▶ **Extracted entries**:
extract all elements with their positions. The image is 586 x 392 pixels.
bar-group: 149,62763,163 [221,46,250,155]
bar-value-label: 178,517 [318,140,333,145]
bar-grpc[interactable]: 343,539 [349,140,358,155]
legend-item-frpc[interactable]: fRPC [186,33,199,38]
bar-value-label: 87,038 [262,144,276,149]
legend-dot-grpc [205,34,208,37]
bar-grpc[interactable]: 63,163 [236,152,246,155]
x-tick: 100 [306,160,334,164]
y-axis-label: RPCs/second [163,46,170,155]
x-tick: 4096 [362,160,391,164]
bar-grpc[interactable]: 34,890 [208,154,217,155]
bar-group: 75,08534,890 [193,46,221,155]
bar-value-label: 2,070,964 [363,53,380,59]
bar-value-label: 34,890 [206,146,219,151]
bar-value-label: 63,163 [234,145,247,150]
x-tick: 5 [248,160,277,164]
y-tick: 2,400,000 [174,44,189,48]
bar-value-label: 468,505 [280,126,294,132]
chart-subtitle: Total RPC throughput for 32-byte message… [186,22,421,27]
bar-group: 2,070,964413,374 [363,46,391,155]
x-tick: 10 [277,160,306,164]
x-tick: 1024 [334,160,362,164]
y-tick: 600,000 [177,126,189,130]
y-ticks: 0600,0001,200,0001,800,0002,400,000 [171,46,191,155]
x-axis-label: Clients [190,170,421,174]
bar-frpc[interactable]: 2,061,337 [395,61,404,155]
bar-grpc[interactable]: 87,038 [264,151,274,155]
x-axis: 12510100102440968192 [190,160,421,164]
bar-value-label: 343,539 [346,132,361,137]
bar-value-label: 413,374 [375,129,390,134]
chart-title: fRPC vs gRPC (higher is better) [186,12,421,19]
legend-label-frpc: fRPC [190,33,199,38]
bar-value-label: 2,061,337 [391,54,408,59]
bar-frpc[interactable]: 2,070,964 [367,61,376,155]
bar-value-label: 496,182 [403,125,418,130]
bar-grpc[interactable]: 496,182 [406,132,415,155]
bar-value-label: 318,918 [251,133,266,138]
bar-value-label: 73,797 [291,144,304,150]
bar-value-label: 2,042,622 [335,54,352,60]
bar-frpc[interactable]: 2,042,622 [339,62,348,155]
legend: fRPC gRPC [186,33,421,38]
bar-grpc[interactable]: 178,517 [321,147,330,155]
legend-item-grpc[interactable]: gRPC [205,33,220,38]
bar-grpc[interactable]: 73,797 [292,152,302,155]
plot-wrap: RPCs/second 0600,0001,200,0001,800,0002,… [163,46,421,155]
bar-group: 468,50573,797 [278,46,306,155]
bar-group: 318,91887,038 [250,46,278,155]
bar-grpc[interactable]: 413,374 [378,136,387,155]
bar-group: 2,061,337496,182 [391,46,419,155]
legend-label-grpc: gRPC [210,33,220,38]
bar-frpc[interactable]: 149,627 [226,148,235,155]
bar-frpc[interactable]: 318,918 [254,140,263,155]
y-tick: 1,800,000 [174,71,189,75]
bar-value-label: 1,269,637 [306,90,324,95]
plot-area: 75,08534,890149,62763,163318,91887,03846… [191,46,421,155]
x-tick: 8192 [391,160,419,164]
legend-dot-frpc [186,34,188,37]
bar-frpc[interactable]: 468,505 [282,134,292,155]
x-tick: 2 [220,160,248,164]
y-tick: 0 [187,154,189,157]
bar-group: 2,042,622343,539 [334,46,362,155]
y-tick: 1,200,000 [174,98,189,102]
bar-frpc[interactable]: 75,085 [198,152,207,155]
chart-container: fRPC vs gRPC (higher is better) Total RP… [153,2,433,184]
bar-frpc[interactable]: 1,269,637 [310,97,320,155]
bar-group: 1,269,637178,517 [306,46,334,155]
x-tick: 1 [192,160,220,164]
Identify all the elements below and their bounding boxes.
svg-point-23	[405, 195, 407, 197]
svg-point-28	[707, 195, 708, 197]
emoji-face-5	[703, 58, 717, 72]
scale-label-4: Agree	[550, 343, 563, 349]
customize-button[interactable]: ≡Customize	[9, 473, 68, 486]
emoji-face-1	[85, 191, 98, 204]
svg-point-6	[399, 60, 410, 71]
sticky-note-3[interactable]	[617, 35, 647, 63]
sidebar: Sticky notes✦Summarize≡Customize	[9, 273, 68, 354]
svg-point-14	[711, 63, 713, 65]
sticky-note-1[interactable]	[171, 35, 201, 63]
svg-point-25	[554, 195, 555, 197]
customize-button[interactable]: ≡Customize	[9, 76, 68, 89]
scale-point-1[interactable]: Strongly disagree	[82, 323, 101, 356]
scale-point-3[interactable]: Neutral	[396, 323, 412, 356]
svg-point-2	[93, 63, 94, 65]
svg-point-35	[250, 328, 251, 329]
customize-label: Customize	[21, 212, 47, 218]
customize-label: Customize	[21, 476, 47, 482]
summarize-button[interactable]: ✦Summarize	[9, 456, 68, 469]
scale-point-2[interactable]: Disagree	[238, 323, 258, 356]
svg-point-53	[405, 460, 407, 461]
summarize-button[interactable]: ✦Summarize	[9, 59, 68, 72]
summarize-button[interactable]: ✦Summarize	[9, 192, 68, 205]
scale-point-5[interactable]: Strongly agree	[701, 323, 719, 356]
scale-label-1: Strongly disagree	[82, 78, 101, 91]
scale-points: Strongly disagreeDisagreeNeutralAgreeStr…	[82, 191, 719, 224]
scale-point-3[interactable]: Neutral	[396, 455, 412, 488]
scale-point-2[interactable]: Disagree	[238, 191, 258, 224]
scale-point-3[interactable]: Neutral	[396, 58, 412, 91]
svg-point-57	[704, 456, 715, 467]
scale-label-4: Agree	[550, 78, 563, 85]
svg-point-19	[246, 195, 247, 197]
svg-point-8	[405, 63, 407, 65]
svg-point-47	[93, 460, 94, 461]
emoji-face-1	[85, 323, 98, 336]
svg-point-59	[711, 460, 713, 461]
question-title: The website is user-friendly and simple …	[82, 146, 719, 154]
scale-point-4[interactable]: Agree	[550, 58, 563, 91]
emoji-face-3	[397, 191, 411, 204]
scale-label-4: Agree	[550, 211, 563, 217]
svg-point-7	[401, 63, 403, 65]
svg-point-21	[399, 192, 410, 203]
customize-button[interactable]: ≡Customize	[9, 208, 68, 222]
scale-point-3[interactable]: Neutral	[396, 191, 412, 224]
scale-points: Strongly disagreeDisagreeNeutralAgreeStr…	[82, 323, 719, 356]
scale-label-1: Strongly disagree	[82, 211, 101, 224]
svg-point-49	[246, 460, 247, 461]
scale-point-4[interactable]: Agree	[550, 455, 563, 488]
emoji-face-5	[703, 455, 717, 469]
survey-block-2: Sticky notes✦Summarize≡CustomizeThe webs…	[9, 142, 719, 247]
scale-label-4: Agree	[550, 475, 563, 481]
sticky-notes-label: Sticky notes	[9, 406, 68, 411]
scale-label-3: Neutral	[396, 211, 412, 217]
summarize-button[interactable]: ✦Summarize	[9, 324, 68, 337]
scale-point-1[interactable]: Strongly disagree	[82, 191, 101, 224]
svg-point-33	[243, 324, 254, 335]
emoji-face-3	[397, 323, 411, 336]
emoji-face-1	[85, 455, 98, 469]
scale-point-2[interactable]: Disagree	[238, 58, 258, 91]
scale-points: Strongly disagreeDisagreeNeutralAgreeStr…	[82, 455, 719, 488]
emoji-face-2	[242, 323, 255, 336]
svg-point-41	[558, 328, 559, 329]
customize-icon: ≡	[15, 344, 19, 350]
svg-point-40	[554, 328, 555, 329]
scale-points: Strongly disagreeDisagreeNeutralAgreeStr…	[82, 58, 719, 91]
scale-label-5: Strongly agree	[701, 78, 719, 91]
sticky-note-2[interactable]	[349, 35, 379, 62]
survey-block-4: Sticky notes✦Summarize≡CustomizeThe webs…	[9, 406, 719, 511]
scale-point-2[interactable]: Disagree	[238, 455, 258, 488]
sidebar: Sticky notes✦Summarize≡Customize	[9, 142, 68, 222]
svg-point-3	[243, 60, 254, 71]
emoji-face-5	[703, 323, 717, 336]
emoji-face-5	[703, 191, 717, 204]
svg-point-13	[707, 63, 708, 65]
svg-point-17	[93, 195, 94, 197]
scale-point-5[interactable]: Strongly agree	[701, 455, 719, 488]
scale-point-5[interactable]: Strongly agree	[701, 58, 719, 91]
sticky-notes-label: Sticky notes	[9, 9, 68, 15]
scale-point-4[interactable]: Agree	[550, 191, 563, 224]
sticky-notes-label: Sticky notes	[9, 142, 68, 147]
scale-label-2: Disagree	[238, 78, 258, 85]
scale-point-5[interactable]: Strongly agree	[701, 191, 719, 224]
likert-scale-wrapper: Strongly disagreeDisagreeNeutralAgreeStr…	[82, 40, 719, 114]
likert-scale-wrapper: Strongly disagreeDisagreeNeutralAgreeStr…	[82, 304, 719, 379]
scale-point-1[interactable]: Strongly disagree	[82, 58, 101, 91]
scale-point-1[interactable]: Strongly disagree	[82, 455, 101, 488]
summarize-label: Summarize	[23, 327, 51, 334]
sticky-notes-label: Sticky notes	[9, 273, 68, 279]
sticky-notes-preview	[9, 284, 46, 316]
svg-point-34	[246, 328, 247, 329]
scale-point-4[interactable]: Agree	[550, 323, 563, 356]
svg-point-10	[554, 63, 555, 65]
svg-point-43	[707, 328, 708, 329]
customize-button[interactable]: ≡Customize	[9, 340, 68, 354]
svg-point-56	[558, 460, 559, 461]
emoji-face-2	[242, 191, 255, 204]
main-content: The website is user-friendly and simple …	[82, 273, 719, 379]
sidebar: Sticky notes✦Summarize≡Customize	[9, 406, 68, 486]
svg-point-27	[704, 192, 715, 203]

▶ **About this exercise**:
Find each line of the data above that holds the word "simple", then copy it.

▶ **Solution for this problem**:
question-title: The website is user-friendly and simple …	[82, 146, 719, 154]
main-content: The website is user-friendly and simple …	[82, 273, 719, 379]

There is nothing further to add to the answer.